La Presse Anarchiste

L’objection de consience en Espagne

Valence, le 11 juin 1970

Nous sommes un groupe d’amis intéressés par le prob­lème de l’objection de con­science, cer­tains par­mi nous étant de futurs objecteurs et, pour cette rai­son, nous vous écrivons pour vous don­ner notre avis sur le pro­jet de loi que vous êtes chargé d’élaborer, et pour que vous en teniez compte, si cela vous sem­ble oppor­tun, dans la rédac­tion du rapport.

En recon­nais­sant l’objection pour des motifs de croy­ances religieuses et à cause des pra­tiques qui en découlent, on fait abstrac­tion des catholiques, car leur reli­gion ne l’exige pas, ain­si que de tout motif autre que religieux comme la non‑violence, le paci­fisme, les motifs éthiques ou human­i­taires, etc., ce qui ne résout pas tous les prob­lèmes qui se présen­tent à ce sujet, puisque aucun de nous n’est ni témoin de Jého­vah, ni adven­tiste. Nous pen­sons que la loi ne doit pas seule­ment résoudre les cas actuels, mais aus­si les cas futurs. De plus, dans tous les pays d’Europe où l’on recon­naît l’objection de con­science (tous excep­tés le Por­tu­gal, la Grèce, la Suisse et l’Espagne), on admet cette plu­ral­ité de motifs. La recon­nais­sent aus­si l’Assemblée con­sul­ta­tive du Con­seil de l’Europe et le Con­cile Vat­i­can II.

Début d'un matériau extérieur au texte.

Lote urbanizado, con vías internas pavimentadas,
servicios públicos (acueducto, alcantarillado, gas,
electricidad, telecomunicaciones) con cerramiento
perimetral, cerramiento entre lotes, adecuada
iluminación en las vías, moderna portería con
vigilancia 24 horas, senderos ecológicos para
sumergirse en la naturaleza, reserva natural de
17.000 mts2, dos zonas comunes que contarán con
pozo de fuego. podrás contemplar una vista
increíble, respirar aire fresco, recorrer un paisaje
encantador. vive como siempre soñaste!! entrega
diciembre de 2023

En ce qui con­cerne le ser­vice dans les unités ou ser­vices spé­ci­aux, il existe à l’étranger (France, Suède, etc.) des organ­ismes civils déter­minés qui accueil­lent les objecteurs (Chif­fon­niers d’Emmaüs, Ser­vice civ­il inter­na­tion­al, aide aux déshérités, mou­ve­ments ruraux, cen­tres de jeunesse, min­istère des Affaires cul­turelles, etc.) et nous aime­ri­ons qu’en Espagne les objecteurs soient accep­tés par des organ­ismes sim­i­laires exis­tant déjà, ou d’autres qui réalis­eraient des activ­ités ayant les car­ac­téris­tiques suivantes :

— Étrangères à toute activ­ité mil­i­taire (ni dans l’armée ni pour l’armée). Par exem­ple, nous n’accepterions pas de servir des repas dans une caserne, alors que nous le feri­ons dans un asile pour vieil­lards ou un orphelinat.

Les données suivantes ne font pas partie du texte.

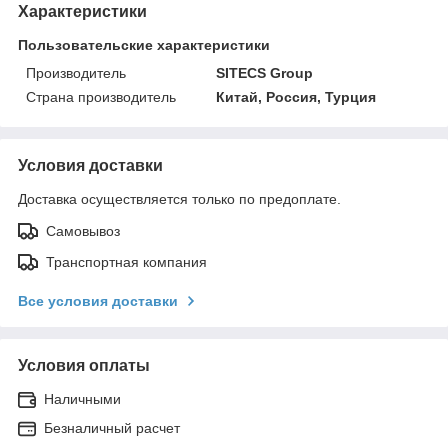
Характеристики
Пользовательские характеристики
Производитель
SITECS Group
Страна производитель
Китай, Россия, Турция
Условия доставки
Доставка осуществляется только по предоплате.
Самовывоз
Транспортная компания
Все условия доставки
Условия оплаты
Наличными
Безналичный расчет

— De car­ac­tère social : aide aux plus déshérités.

— D’une grande var­iété ; pour que puis­sent s’y con­sacr­er des objecteurs de tout niveau culturel.

— Qui n’isolent pas de la société.

— Qui ne soient pas du tra­vail intro­duit dans des zones ou des secteurs de chômage.

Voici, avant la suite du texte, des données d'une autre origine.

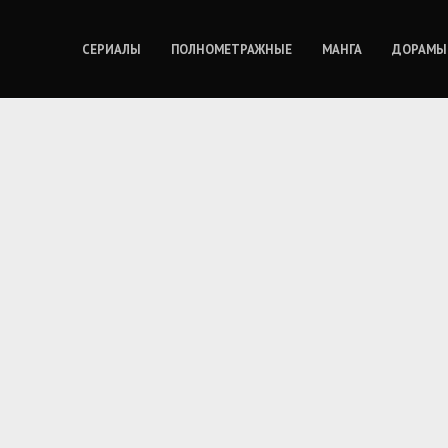
СЕРИАЛЫ
ПОЛНОМЕТРАЖНЫЕ
МАНГА
ДОРАМЫ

En Espagne, il y a un mil­lion d’enfants sans écoles et presque deux mil­lions d’analphabètes. L’alphabétisation serait le ser­vice civ­il le meilleur et le plus urgent, à con­di­tion de ne pas porter préju­dice aux insti­tu­teurs en quête d’emploi.

À Valence, il existe une grande dis­pro­por­tion entre le nom­bre très élevé des bars et celui, min­ime, des cen­tres cul­turels, car ces derniers fonc­tion­nent au ralen­ti faute de respon­s­ables et d’animateurs.
D’autres ser­vices civils pour­raient être :

— Le tra­vail dans les Auberges de jeunesse.

— Des travaux forestiers (coupe‑feu, reboise­ment, etc.).

— L’archéologie.

— La remise en état de routes dans les régions à mau­vais­es com­mu­ni­ca­tions, etc.

Ce ne sont que de sim­ples sug­ges­tions pour le ser­vice civ­il. Nous pen­sons que vous con­nais­sez mieux que nous les besoins du pays. 

Nous voulons enfin vous rap­pel­er que, à par­tir du moment où la loi recon­naît le statut d’objecteur de con­science, le ser­vice civ­il n’est plus con­sid­éré comme une sanc­tion, mais comme un rem­place­ment au ser­vice mil­i­taire, et qu’on doit le lim­iter à une juste pro­por­tion quant à sa durée, son inten­sité, etc. Nous con­sid­érons que trois ans sont exces­sifs, car cela ressem­ble à une sanc­tion, et que deux ans seraient suff­isants pour garan­tir l’honnêteté d’intention des objecteurs.
En même temps, on devrait prévoir, comme dans tous les pays, les cas d’objecteurs abso­lus, c’est‑à‑dire ceux qui refusent même le ser­vice civ­il, pour qu’ils aient des peines de prison fix­es et pro­por­tion­nelles au ser­vice mil­i­taire, et non la prison con­tin­ue comme c’est le cas actuellement.

Dans l’espoir que cette let­tre retien­dra votre atten­tion, nous vous remercions.